* Provided records:
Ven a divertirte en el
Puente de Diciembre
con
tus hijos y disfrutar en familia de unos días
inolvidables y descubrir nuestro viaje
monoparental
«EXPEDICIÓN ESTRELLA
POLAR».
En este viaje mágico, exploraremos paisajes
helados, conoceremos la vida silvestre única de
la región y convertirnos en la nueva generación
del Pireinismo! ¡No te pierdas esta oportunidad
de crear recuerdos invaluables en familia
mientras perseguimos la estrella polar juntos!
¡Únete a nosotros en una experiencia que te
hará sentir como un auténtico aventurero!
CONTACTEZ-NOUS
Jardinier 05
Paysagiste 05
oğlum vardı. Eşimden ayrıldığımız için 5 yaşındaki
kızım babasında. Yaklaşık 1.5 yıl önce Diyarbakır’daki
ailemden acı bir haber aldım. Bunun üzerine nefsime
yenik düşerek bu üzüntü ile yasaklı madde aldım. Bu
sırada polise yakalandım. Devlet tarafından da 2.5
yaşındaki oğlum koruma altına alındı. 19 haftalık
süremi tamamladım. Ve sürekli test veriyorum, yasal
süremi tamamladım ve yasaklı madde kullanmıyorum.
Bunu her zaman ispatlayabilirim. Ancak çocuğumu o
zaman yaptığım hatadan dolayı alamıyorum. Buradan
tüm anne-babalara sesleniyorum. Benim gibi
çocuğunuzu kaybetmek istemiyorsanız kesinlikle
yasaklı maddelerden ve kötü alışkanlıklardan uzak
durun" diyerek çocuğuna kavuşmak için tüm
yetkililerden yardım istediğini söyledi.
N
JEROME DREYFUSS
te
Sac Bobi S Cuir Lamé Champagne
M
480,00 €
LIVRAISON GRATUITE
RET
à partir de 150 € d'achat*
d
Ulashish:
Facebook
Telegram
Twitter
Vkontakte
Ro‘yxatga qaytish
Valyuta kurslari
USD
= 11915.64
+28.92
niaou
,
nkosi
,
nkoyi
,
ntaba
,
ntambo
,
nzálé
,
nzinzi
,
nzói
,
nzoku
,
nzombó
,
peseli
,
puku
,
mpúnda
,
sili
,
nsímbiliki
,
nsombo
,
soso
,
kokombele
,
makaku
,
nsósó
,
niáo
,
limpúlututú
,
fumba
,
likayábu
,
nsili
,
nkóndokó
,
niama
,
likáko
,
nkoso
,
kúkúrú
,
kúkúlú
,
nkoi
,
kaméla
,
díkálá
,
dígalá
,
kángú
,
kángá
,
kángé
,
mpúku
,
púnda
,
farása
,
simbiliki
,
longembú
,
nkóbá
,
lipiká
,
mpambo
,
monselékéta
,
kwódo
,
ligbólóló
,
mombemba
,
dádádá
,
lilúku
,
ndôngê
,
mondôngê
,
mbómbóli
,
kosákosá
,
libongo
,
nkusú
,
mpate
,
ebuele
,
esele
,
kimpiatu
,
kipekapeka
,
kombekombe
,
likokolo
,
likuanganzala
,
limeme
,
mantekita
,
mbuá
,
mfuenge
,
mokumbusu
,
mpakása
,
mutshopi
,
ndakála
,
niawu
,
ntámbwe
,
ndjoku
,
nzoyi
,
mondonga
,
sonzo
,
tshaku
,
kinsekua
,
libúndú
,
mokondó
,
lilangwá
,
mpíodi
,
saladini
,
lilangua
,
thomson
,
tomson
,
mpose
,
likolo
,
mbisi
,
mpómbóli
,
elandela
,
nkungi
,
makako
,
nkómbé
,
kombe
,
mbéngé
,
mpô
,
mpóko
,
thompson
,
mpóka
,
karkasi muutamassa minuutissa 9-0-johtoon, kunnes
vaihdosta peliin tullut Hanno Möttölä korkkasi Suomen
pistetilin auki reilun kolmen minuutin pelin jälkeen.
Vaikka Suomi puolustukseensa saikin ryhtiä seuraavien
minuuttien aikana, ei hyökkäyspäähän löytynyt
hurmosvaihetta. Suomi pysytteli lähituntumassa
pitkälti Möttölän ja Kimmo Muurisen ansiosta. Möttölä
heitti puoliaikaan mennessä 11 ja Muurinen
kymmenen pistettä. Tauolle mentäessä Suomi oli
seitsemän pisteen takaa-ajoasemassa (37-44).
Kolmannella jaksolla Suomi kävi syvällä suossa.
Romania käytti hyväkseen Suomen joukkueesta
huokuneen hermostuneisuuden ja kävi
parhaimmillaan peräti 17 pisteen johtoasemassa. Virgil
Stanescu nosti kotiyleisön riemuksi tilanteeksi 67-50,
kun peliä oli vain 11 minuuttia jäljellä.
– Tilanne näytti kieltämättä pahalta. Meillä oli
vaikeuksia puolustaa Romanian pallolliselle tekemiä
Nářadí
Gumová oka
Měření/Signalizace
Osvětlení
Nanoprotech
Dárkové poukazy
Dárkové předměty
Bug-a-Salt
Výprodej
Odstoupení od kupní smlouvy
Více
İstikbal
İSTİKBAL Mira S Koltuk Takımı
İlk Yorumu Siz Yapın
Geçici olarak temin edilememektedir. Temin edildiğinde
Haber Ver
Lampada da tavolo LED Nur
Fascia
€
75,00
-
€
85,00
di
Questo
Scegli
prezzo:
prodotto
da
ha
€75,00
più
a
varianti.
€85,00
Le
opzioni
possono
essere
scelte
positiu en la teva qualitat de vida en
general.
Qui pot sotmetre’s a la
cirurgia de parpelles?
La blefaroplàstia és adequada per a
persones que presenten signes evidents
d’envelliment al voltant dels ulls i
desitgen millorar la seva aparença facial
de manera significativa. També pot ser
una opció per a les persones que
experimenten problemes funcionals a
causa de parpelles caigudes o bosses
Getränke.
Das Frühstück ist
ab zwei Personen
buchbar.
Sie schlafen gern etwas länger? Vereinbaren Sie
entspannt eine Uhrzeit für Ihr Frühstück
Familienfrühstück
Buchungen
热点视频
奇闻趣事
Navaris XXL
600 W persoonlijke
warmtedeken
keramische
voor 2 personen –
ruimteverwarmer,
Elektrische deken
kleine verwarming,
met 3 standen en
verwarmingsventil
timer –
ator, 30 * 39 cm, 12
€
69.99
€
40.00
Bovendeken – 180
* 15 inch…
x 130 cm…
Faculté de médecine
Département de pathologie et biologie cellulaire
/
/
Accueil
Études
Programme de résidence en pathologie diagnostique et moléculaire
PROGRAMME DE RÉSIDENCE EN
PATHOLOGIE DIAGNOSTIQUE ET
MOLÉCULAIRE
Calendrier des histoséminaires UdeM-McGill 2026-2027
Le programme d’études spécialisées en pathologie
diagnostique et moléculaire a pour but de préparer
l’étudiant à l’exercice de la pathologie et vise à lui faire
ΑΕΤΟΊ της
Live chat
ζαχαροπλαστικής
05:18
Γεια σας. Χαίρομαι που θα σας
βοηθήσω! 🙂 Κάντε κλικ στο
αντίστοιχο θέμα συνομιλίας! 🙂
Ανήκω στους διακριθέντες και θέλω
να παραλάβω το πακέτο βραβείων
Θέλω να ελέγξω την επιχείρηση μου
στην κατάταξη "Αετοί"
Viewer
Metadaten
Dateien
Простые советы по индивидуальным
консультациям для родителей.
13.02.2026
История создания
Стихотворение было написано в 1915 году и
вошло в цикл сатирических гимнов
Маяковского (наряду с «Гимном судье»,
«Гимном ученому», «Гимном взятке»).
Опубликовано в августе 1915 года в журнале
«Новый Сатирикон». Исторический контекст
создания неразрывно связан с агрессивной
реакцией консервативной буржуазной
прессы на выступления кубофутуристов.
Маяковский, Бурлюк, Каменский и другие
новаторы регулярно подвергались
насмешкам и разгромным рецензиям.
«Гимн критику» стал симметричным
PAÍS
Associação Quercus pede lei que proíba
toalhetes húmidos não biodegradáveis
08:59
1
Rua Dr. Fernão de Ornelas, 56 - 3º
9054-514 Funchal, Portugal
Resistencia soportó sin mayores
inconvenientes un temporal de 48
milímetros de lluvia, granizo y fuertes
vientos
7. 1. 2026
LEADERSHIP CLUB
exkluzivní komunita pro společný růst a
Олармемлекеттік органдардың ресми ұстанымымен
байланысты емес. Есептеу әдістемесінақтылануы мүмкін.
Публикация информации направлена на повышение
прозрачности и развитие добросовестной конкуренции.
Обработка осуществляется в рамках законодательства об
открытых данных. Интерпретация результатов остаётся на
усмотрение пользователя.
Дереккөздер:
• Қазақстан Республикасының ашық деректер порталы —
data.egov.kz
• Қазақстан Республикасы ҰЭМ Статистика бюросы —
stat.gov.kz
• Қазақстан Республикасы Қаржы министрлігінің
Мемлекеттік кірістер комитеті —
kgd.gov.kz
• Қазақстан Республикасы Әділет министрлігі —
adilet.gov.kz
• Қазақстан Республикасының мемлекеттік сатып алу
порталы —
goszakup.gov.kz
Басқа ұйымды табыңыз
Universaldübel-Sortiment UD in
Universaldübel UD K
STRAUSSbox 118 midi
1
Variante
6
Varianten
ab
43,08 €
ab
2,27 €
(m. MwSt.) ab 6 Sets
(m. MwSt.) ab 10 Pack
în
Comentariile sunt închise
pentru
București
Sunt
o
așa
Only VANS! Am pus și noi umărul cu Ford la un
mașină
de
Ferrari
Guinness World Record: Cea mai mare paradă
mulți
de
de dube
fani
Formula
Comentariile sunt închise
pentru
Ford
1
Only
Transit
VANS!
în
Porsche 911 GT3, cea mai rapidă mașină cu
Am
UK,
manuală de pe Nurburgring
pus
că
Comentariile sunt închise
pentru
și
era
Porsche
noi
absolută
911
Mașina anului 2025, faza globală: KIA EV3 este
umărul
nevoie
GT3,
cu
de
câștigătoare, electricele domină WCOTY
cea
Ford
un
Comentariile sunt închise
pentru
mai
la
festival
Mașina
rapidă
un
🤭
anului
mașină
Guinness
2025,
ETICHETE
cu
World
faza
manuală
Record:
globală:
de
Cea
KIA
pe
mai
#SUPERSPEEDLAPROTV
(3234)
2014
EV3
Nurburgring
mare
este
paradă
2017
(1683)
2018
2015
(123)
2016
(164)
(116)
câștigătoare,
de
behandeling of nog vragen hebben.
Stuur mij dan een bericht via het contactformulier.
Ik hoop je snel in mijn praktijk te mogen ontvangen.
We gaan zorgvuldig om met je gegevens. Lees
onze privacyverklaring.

* Task brief: From the material above, copy exactly the lines between the line holding "inolvidables y descubrir nuestro viaje" and the line holding "experiencia que te", inclusive, and only those.

* Written solution:
inolvidables y descubrir nuestro viaje
monoparental
«EXPEDICIÓN ESTRELLA
POLAR».
En este viaje mágico, exploraremos paisajes
helados, conoceremos la vida silvestre única de
la región y convertirnos en la nueva generación
del Pireinismo! ¡No te pierdas esta oportunidad
de crear recuerdos invaluables en familia
mientras perseguimos la estrella polar juntos!
¡Únete a nosotros en una experiencia que te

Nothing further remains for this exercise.